What is needed:
Each line of the data must reappear exactly in your answer, with no images included.

** Data to use follows **

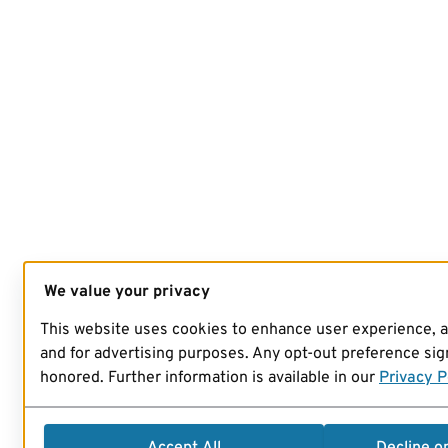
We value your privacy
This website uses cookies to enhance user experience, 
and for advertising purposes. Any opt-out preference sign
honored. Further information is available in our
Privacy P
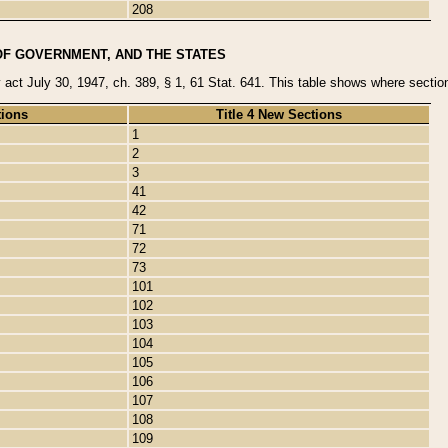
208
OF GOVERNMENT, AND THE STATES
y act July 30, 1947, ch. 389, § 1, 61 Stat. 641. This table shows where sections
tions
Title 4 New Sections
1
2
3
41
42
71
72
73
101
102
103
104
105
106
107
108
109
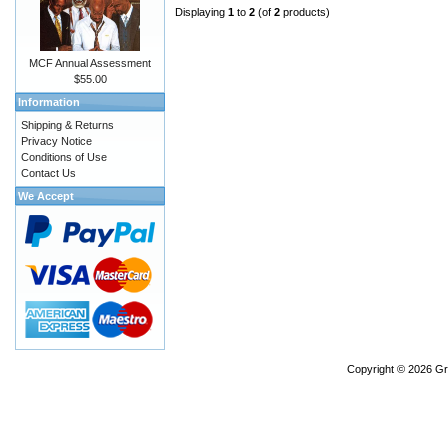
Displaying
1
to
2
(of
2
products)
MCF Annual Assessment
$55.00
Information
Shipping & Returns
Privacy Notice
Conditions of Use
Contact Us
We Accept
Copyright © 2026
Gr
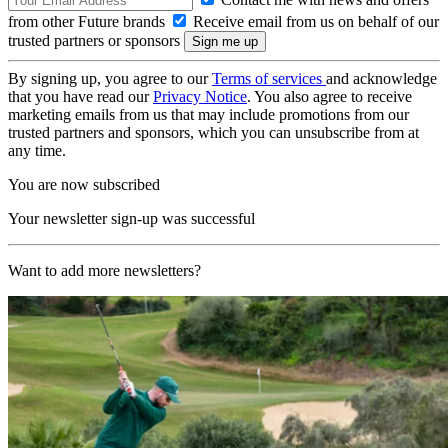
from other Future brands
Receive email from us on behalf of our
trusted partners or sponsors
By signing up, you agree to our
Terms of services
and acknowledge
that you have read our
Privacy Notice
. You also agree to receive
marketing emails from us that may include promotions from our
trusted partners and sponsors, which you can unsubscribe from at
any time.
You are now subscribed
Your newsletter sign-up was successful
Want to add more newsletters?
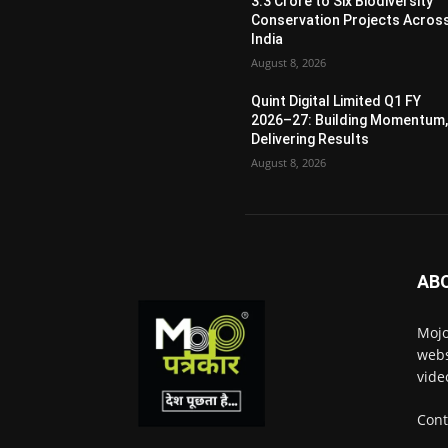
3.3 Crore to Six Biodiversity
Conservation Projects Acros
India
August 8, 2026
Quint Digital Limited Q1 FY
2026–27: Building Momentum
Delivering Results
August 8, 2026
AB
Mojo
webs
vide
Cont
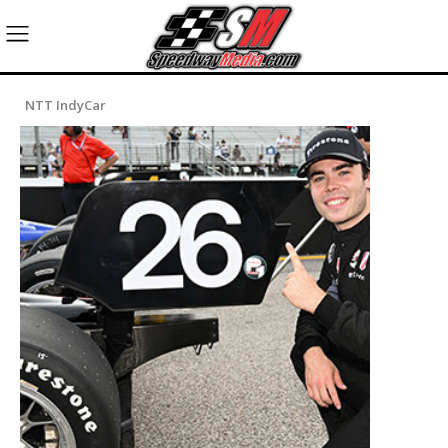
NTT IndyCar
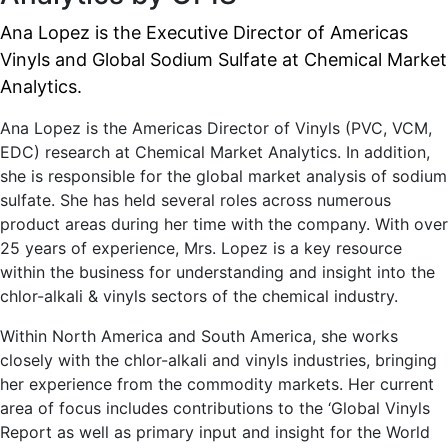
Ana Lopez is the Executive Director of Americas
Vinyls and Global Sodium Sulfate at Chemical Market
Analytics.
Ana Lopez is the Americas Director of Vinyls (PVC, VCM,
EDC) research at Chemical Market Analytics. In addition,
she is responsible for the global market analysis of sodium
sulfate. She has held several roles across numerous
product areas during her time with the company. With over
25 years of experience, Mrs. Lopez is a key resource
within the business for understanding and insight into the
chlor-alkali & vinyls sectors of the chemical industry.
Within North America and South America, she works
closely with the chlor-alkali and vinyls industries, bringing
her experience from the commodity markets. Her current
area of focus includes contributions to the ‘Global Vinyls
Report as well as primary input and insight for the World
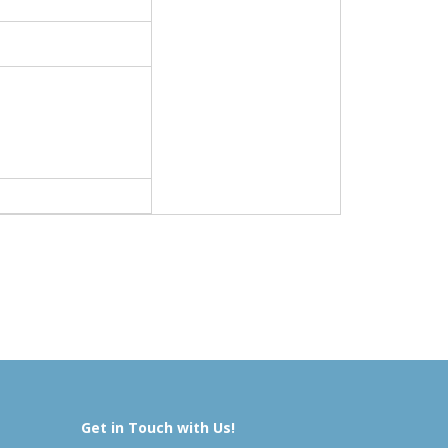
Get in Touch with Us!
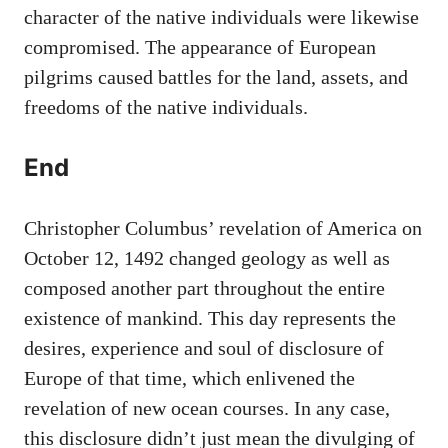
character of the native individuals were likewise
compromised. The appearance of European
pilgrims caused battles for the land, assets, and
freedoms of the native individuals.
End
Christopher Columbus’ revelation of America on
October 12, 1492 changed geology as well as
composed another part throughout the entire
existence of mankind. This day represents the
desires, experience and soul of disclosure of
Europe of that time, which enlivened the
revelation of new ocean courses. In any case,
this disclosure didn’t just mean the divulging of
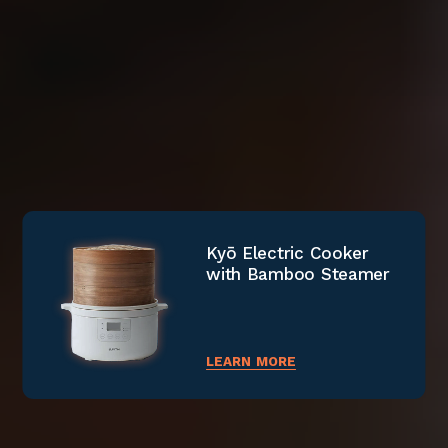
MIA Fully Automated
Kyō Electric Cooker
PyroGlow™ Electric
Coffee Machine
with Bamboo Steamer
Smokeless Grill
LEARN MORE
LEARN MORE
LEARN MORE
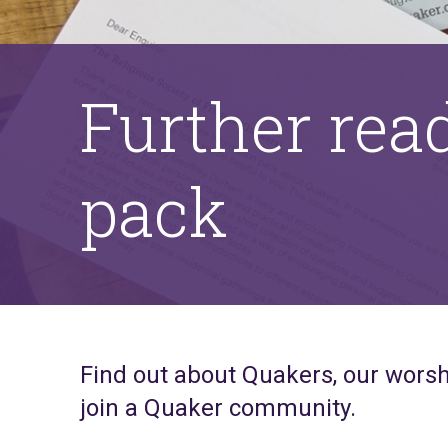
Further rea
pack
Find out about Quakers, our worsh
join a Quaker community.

** End of Data to use **

Task result:
We value your privacy
This website uses cookies to enhance user experience, 
and for advertising purposes. Any opt-out preference sign
honored. Further information is available in our
Privacy P
208
OF GOVERNMENT, AND THE STATES
y act July 30, 1947, ch. 389, § 1, 61 Stat. 641. This table shows where sections
tions
Title 4 New Sections
1
2
3
41
42
71
72
73
101
102
103
104
105
106
107
108
109
Displaying
1
to
2
(of
2
products)
MCF Annual Assessment
$55.00
Information
Shipping & Returns
Privacy Notice
Conditions of Use
Contact Us
We Accept
Copyright © 2026
Gr
from other Future brands
Receive email from us on behalf of our
trusted partners or sponsors
By signing up, you agree to our
Terms of services
and acknowledge
that you have read our
Privacy Notice
. You also agree to receive
marketing emails from us that may include promotions from our
trusted partners and sponsors, which you can unsubscribe from at
any time.
You are now subscribed
Your newsletter sign-up was successful
Want to add more newsletters?
3.3 Crore to Six Biodiversity
Conservation Projects Acros
India
August 8, 2026
Quint Digital Limited Q1 FY
2026–27: Building Momentum
Delivering Results
August 8, 2026
AB
Mojo
webs
vide
Cont
NTT IndyCar
Ana Lopez is the Executive Director of Americas
Vinyls and Global Sodium Sulfate at Chemical Market
Analytics.
Ana Lopez is the Americas Director of Vinyls (PVC, VCM,
EDC) research at Chemical Market Analytics. In addition,
she is responsible for the global market analysis of sodium
sulfate. She has held several roles across numerous
product areas during her time with the company. With over
25 years of experience, Mrs. Lopez is a key resource
within the business for understanding and insight into the
chlor-alkali & vinyls sectors of the chemical industry.
Within North America and South America, she works
closely with the chlor-alkali and vinyls industries, bringing
her experience from the commodity markets. Her current
area of focus includes contributions to the ‘Global Vinyls
Report as well as primary input and insight for the World
Get in Touch with Us!
character of the native individuals were likewise
compromised. The appearance of European
pilgrims caused battles for the land, assets, and
freedoms of the native individuals.
End
Christopher Columbus’ revelation of America on
October 12, 1492 changed geology as well as
composed another part throughout the entire
existence of mankind. This day represents the
desires, experience and soul of disclosure of
Europe of that time, which enlivened the
revelation of new ocean courses. In any case,
this disclosure didn’t just mean the divulging of
MIA Fully Automated
Kyō Electric Cooker
PyroGlow™ Electric
Coffee Machine
with Bamboo Steamer
Smokeless Grill
LEARN MORE
LEARN MORE
LEARN MORE
Further rea
pack
Find out about Quakers, our worsh
join a Quaker community.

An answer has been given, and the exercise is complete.